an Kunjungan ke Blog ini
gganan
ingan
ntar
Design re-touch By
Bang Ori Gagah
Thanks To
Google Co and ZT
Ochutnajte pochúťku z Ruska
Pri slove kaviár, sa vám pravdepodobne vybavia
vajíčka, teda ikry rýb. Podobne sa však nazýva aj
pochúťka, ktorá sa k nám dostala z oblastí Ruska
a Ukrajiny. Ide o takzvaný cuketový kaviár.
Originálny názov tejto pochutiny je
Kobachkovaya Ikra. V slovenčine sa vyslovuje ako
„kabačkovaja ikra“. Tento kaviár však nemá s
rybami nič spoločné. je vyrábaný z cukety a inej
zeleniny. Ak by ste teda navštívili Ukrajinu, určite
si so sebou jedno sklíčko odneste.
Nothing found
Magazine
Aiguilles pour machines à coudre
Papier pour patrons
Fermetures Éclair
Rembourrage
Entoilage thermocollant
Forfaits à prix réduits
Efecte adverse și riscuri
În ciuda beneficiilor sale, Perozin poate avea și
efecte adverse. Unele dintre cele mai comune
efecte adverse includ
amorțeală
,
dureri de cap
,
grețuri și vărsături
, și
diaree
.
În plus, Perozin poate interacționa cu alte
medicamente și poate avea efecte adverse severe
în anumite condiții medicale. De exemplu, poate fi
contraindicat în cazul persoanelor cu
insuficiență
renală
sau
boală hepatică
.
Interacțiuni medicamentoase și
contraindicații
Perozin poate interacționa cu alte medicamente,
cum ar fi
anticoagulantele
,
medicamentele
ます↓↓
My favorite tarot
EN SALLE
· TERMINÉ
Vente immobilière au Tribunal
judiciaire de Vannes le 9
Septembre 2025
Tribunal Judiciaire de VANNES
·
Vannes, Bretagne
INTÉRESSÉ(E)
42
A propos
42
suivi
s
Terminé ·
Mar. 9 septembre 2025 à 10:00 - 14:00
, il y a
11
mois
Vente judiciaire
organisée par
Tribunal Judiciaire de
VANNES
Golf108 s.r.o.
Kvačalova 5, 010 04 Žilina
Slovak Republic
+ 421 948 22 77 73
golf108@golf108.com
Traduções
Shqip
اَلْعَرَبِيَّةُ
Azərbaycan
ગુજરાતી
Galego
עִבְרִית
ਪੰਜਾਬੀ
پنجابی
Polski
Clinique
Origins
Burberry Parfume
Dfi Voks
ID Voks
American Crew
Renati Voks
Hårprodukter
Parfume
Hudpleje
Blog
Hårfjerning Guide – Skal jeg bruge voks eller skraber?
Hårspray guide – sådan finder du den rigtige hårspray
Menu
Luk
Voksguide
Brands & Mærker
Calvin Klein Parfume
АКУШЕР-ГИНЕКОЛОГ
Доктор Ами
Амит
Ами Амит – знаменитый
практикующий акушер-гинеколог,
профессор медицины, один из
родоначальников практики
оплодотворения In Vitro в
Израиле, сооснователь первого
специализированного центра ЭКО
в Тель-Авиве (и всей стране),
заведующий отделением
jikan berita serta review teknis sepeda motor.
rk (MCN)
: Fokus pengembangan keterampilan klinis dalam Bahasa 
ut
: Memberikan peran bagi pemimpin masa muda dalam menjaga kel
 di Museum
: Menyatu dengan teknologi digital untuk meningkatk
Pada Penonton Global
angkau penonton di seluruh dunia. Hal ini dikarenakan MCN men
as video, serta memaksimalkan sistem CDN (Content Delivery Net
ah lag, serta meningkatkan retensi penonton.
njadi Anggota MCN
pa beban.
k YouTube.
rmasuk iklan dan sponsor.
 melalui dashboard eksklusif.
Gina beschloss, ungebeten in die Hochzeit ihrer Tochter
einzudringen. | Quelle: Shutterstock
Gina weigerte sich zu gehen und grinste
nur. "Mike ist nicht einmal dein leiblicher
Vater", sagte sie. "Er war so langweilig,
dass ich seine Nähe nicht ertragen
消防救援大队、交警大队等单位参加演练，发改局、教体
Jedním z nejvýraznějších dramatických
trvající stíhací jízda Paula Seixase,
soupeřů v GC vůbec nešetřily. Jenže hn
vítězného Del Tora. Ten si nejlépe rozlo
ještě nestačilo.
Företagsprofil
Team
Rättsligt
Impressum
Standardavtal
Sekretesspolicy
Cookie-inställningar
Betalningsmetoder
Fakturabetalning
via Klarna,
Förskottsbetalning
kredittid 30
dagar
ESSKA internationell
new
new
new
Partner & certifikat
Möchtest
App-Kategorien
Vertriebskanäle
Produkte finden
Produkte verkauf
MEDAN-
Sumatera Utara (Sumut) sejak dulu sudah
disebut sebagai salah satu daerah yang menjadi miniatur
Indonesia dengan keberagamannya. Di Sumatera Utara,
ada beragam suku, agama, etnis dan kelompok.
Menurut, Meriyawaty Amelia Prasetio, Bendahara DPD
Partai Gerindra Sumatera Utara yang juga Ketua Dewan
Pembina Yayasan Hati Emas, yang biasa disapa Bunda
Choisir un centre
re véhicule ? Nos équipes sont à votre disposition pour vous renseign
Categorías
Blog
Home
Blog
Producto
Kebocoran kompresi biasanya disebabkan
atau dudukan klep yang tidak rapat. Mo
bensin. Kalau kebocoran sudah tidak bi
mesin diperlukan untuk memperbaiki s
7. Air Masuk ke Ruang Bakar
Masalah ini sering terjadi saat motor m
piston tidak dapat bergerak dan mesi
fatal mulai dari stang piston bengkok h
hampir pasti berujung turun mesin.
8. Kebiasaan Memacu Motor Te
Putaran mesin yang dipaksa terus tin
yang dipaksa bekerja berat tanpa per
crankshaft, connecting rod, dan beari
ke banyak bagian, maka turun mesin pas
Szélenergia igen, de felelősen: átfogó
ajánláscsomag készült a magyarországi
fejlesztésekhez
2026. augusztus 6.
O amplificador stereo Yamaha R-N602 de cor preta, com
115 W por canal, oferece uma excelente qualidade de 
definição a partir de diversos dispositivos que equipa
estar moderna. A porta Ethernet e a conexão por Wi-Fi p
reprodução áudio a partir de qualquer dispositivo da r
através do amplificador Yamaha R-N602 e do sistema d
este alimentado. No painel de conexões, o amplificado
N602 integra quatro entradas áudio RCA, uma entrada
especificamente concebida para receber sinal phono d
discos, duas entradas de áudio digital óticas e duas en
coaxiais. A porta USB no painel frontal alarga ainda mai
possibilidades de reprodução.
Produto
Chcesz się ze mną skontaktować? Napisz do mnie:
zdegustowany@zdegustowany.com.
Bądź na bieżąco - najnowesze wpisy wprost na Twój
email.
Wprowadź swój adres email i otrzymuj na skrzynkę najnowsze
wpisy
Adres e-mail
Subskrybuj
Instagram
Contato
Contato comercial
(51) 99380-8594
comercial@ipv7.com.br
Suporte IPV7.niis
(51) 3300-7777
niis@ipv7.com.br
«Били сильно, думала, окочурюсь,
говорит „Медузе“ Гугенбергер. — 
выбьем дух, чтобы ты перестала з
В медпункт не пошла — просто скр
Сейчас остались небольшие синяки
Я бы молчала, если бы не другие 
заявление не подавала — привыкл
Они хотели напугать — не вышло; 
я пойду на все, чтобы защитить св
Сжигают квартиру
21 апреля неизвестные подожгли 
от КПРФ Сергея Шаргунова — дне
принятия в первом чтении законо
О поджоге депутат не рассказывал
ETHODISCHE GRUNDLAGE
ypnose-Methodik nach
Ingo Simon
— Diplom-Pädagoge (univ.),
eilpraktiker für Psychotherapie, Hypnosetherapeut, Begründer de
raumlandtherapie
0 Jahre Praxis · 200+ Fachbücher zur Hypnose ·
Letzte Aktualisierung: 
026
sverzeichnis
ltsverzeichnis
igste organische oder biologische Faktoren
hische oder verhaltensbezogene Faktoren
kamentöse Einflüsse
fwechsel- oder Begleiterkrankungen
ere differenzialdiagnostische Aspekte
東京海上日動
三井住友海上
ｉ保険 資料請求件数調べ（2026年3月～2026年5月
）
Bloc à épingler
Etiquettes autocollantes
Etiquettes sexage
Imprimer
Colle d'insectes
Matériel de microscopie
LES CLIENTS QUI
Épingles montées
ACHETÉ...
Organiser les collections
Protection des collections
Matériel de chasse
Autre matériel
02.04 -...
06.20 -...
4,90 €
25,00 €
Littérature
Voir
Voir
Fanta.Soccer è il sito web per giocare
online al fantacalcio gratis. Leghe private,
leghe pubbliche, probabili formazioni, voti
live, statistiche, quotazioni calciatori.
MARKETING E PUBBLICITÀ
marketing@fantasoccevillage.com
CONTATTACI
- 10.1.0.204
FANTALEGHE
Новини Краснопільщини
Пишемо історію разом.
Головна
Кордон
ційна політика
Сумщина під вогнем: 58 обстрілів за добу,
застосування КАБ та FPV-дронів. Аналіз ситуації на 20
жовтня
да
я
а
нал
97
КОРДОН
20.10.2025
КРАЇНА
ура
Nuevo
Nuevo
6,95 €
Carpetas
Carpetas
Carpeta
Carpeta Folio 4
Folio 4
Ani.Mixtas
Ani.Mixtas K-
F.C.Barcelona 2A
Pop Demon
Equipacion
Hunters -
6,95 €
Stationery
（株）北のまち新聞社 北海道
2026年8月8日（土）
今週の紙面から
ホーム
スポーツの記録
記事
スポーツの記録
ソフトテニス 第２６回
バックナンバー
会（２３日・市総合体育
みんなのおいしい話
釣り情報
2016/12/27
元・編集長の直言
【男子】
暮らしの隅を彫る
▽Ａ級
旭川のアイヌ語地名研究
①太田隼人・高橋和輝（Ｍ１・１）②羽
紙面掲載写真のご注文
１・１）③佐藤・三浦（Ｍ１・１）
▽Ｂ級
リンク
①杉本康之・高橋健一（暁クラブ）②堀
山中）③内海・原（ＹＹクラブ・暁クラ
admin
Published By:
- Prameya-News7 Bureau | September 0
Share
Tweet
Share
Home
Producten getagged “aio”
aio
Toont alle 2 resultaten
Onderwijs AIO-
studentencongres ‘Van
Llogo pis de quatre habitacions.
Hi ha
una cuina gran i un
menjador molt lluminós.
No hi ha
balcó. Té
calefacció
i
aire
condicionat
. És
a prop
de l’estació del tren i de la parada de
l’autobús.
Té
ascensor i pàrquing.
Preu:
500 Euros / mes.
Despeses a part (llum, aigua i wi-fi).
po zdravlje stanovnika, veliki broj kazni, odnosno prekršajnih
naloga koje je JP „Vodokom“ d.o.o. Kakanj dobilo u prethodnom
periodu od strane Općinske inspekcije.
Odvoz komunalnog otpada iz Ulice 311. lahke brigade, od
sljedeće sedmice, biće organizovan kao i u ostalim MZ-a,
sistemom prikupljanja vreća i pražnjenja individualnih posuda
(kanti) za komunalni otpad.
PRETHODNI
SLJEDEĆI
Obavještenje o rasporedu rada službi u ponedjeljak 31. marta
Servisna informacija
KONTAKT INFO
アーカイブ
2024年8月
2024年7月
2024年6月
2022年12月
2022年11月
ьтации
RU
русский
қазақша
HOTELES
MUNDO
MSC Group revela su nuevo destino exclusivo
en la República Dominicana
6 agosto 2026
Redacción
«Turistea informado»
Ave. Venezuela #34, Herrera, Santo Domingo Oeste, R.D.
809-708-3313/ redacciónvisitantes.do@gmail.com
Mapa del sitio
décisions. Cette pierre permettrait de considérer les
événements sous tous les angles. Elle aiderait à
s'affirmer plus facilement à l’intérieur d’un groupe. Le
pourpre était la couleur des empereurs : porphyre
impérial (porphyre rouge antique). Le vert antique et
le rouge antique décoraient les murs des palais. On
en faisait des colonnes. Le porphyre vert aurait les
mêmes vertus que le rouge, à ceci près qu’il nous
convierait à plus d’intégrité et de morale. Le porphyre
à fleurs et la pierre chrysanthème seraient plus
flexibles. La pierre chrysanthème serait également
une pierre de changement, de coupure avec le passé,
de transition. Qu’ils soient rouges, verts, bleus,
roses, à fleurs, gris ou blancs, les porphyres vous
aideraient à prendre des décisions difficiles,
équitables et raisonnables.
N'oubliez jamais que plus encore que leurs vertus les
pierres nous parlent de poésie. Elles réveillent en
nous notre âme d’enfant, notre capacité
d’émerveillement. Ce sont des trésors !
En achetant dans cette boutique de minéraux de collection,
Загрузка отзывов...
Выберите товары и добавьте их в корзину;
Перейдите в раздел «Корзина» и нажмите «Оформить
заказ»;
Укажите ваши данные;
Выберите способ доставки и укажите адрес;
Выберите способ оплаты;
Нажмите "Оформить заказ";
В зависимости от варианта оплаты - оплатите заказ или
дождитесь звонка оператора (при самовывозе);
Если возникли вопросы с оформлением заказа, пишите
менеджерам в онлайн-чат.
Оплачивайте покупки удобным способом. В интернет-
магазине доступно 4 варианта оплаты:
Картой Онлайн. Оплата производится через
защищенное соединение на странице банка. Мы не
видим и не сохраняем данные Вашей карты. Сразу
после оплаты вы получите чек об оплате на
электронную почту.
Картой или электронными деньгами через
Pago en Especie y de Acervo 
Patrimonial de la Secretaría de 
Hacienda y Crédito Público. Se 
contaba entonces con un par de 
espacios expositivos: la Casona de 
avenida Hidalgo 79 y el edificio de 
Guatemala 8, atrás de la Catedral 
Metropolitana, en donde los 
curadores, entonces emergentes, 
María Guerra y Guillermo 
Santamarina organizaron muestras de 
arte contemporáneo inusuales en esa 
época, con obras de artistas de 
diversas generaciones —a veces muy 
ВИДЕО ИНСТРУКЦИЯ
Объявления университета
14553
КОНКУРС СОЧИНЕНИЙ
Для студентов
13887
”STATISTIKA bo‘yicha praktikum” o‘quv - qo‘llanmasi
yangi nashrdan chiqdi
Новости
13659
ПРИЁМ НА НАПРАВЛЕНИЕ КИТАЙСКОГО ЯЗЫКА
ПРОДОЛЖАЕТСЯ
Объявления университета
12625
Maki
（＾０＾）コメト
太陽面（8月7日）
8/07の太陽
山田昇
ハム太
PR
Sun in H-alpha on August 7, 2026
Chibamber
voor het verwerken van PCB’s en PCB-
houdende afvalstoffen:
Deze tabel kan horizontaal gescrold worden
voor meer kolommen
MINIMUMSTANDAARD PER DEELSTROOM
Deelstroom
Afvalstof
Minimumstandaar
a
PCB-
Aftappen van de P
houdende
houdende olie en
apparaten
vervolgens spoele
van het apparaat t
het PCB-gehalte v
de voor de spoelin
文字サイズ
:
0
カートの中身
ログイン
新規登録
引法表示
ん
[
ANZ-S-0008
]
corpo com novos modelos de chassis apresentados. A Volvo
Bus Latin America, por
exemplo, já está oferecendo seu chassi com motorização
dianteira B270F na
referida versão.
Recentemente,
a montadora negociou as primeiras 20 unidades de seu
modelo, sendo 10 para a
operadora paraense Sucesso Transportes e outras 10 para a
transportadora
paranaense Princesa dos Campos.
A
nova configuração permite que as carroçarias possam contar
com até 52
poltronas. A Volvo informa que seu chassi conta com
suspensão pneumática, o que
——
Go through the data and show every line where "reprodução" occurs.

Result:
reprodução áudio a partir de qualquer dispositivo da r
possibilidades de reprodução.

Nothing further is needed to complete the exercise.